# All Female or All Male tank?



## Terrian (May 23, 2015)

Hello. I have hard water (15dGH, KH 7, pH 8.0) and a 60g mature tank. I would like to stock it with non-agressive, dwarf African cichlids, but do not want breeding. I am an experienced fishkeeper but have never had Rift fish, though I have read extensively about them for the past few weeks, what that's worth.

So minus the "3 females for every male" rule (since I again do not want breeding), I have read getting a single fish from various dwarf species that are not colored similarly should be fine. The Yellow Lab (aka Electric Yellow) of Malawi is fine as a single from what I have read, but do you have suggestions for other dwarf species that would do well as a single?

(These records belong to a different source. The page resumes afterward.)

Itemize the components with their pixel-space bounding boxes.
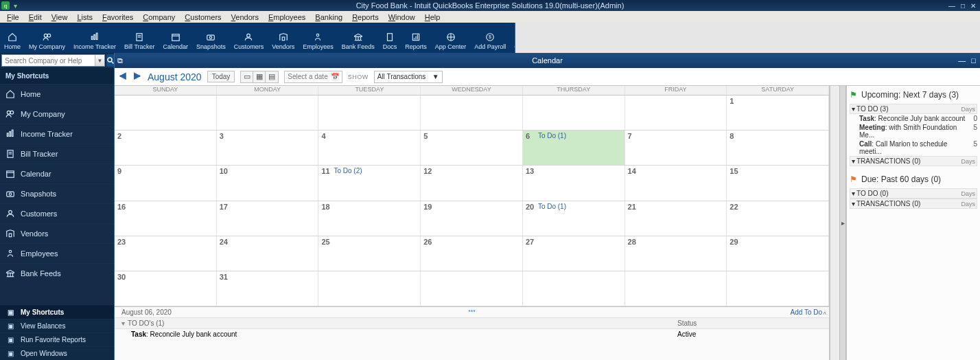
toolbar-my-company-button[interactable]: My Company xyxy=(25,23,69,53)
restore-down-icon[interactable]: ⧉ xyxy=(115,56,123,65)
calendar-day[interactable] xyxy=(625,271,727,306)
toolbar-bill-tracker-button[interactable]: Bill Tracker xyxy=(120,23,159,53)
window-minimize-icon[interactable]: — xyxy=(948,2,955,10)
calendar-day[interactable] xyxy=(523,95,625,130)
calendar-day[interactable]: 26 xyxy=(421,236,523,271)
child-minimize-icon[interactable]: — xyxy=(958,56,966,65)
calendar-day[interactable]: 30 xyxy=(115,271,217,306)
menu-favorites[interactable]: Favorites xyxy=(102,13,133,21)
calendar-day[interactable]: 6To Do (1) xyxy=(523,131,625,165)
menu-banking[interactable]: Banking xyxy=(315,13,342,21)
upcoming-item[interactable]: Call: Call Marion to schedule meeti...5 xyxy=(850,139,977,156)
sidebar-item-snapshots[interactable]: Snapshots xyxy=(0,183,114,203)
sidebar-item-calendar[interactable]: Calendar xyxy=(0,164,114,183)
day-todo-badge[interactable]: To Do (1) xyxy=(538,132,566,139)
sidebar-item-my-company[interactable]: My Company xyxy=(0,104,114,124)
day-todo-badge[interactable]: To Do (2) xyxy=(334,167,362,175)
toolbar-snapshots-button[interactable]: Snapshots xyxy=(192,23,230,53)
drag-handle-icon[interactable]: ••• xyxy=(468,307,476,315)
menu-vendors[interactable]: Vendors xyxy=(231,13,259,21)
calendar-day[interactable]: 5 xyxy=(421,131,523,165)
calendar-day[interactable]: 21 xyxy=(625,201,727,236)
sidebar-item-income-tracker[interactable]: Income Tracker xyxy=(0,124,114,144)
menu-company[interactable]: Company xyxy=(143,13,175,21)
toolbar-reports-button[interactable]: Reports xyxy=(401,23,431,53)
menu-lists[interactable]: Lists xyxy=(77,13,93,21)
today-button[interactable]: Today xyxy=(207,71,235,82)
month-view-icon[interactable]: ▤ xyxy=(266,71,278,82)
toolbar-bank-feeds-button[interactable]: Bank Feeds xyxy=(338,23,379,53)
sidebar-item-bill-tracker[interactable]: Bill Tracker xyxy=(0,144,114,164)
menu-customers[interactable]: Customers xyxy=(185,13,221,21)
calendar-day[interactable]: 27 xyxy=(523,236,625,271)
calendar-day[interactable] xyxy=(115,95,217,130)
calendar-day[interactable]: 25 xyxy=(318,236,421,271)
calendar-day[interactable] xyxy=(318,271,421,306)
menu-employees[interactable]: Employees xyxy=(268,13,305,21)
sidebar-item-vendors[interactable]: Vendors xyxy=(0,223,114,243)
calendar-day[interactable]: 3 xyxy=(217,131,319,165)
sidebar-item-bank-feeds[interactable]: Bank Feeds xyxy=(0,263,114,283)
calendar-day[interactable] xyxy=(421,95,523,130)
calendar-day[interactable]: 28 xyxy=(625,236,727,271)
menu-reports[interactable]: Reports xyxy=(352,13,379,21)
calendar-day[interactable]: 4 xyxy=(318,131,421,165)
calendar-scrollbar[interactable] xyxy=(830,86,839,360)
menu-edit[interactable]: Edit xyxy=(29,13,42,21)
menu-window[interactable]: Window xyxy=(388,13,415,21)
right-panel-collapser[interactable]: ▸ xyxy=(839,86,846,360)
sidebar-footer-open-windows[interactable]: ▣Open Windows xyxy=(0,346,114,360)
menu-help[interactable]: Help xyxy=(425,13,441,21)
add-todo-link[interactable]: Add To Do xyxy=(790,308,822,316)
toolbar-customers-button[interactable]: Customers xyxy=(230,23,268,53)
calendar-day[interactable]: 20To Do (1) xyxy=(523,201,625,236)
toolbar-employees-button[interactable]: Employees xyxy=(299,23,338,53)
menu-view[interactable]: View xyxy=(51,13,68,21)
toolbar-add-payroll-button[interactable]: $Add Payroll xyxy=(470,23,510,53)
calendar-day[interactable]: 23 xyxy=(115,236,217,271)
upcoming-item[interactable]: Task: Reconcile July bank account0 xyxy=(850,114,977,123)
sidebar-footer-run-favorite-reports[interactable]: ▣Run Favorite Reports xyxy=(0,333,114,346)
toolbar-home-button[interactable]: Home xyxy=(0,23,25,53)
sidebar-item-home[interactable]: Home xyxy=(0,84,114,104)
section-caret-icon[interactable]: ▾ xyxy=(121,319,125,327)
search-company-box[interactable]: ▼ xyxy=(1,54,105,67)
detail-collapse-icon[interactable]: ^ xyxy=(823,311,826,319)
calendar-day[interactable]: 24 xyxy=(217,236,319,271)
calendar-day[interactable]: 10 xyxy=(217,166,319,200)
toolbar-calendar-button[interactable]: Calendar xyxy=(159,23,193,53)
sidebar-footer-view-balances[interactable]: ▣View Balances xyxy=(0,319,114,333)
calendar-day[interactable] xyxy=(318,95,421,130)
calendar-day[interactable]: 8 xyxy=(727,131,829,165)
toolbar-docs-button[interactable]: Docs xyxy=(379,23,401,53)
calendar-day[interactable]: 9 xyxy=(115,166,217,200)
calendar-day[interactable]: 16 xyxy=(115,201,217,236)
window-maximize-icon[interactable]: □ xyxy=(961,2,965,10)
app-menu-icon[interactable]: ▾ xyxy=(11,1,19,10)
search-input[interactable] xyxy=(2,57,95,65)
sidebar-footer-my-shortcuts[interactable]: ▣My Shortcuts xyxy=(0,305,114,319)
calendar-day[interactable]: 13 xyxy=(523,166,625,200)
calendar-day[interactable]: 12 xyxy=(421,166,523,200)
day-todo-badge[interactable]: To Do (1) xyxy=(538,203,566,210)
calendar-day[interactable] xyxy=(523,271,625,306)
toolbar-app-center-button[interactable]: App Center xyxy=(431,23,471,53)
calendar-day[interactable]: 29 xyxy=(727,236,829,271)
calendar-day[interactable]: 14 xyxy=(625,166,727,200)
menu-file[interactable]: File xyxy=(7,13,19,21)
upcoming-trans-header[interactable]: ▾TRANSACTIONS (0)Days xyxy=(850,156,977,166)
calendar-day[interactable]: 11To Do (2) xyxy=(318,166,421,200)
calendar-day[interactable]: 31 xyxy=(217,271,319,306)
calendar-day[interactable]: 17 xyxy=(217,201,319,236)
calendar-day[interactable]: 19 xyxy=(421,201,523,236)
toolbar-income-tracker-button[interactable]: Income Tracker xyxy=(69,23,120,53)
calendar-day[interactable]: 18 xyxy=(318,201,421,236)
calendar-day[interactable] xyxy=(217,95,319,130)
calendar-day[interactable]: 2 xyxy=(115,131,217,165)
prev-month-button[interactable]: ⯇ xyxy=(119,71,128,82)
window-close-icon[interactable]: ✕ xyxy=(970,2,976,10)
due-trans-header[interactable]: ▾TRANSACTIONS (0)Days xyxy=(850,199,977,209)
day-view-icon[interactable]: ▭ xyxy=(241,71,253,82)
calendar-day[interactable] xyxy=(421,271,523,306)
upcoming-todo-header[interactable]: ▾TO DO (3)Days xyxy=(850,104,977,114)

I am especially eager to hear from anyone who has a cichlid tank that is set up for no breeding. Thanks much!


----------



## Ten Tonne Tomahawk (Apr 24, 2015)

Hi, I have a 8x2x2 foot all male, breeding free display tank. (170+/- Gal)??? I do liters, man!!! 900 liters.
60G doesn't tell us much. It's a capacity based measurement, but without dimensions, we're restricted in help we can give.
Also, I don't think Electric Yellow are considered Dwarf cichlids. You'll find them often referred to as Mbuna, which is a native African word for Rock Fish. Mbuna are smaller than most, but larger than what is considered dwarf. (I guess it may be a geographical locale thing. Folks around the world have differing terms for things)
If you simply mean that you want non-aggressive smaller African all male display tank, let us know and the advice will fly.
Also, males only. Girls, for the larger part are boring and drab, by design.


----------



## Terrian (May 23, 2015)

Thanks Tomahawk. Tank is standard show. 4' long, 15" wide, 18" high. My main concern is least amount of aggression even over coloring. Hence not against all females. And do not want to use the overstocking method to curb aggression (or maybe that's only used for mixed sexes). I would rather understock, have a place for everyone who needs one (I know some are cave dwellers and require their own territory, others like the Yellow Lab are not territorial).... and up to 4" including tail is something I'd consider in the pool of candidates, though smaller is better. I am aware of the shellies of Tanganyika but am not sure they can be sexed as juveniles... someone know? Thanks again.


----------



## Terrian (May 23, 2015)

PS You have a 240g - a beautiful tank. I used to own one myself. Can you tell me if you had to play with the stock (returning aggressive or maybe bullied fish, etc) and if you also chose species that look dissimilar? I imagine with that size tank you were not quite as concerned with size and did not stick to smaller cichlids.


----------



## Ten Tonne Tomahawk (Apr 24, 2015)

Terrian said:


> PS You have a 240g - a beautiful tank. I used to own one myself. Can you tell me if you had to play with the stock (returning aggressive or maybe bullied fish, etc) and if you also chose species that look dissimilar? I imagine with that size tank you were not quite as concerned with size and did not stick to smaller cichlids.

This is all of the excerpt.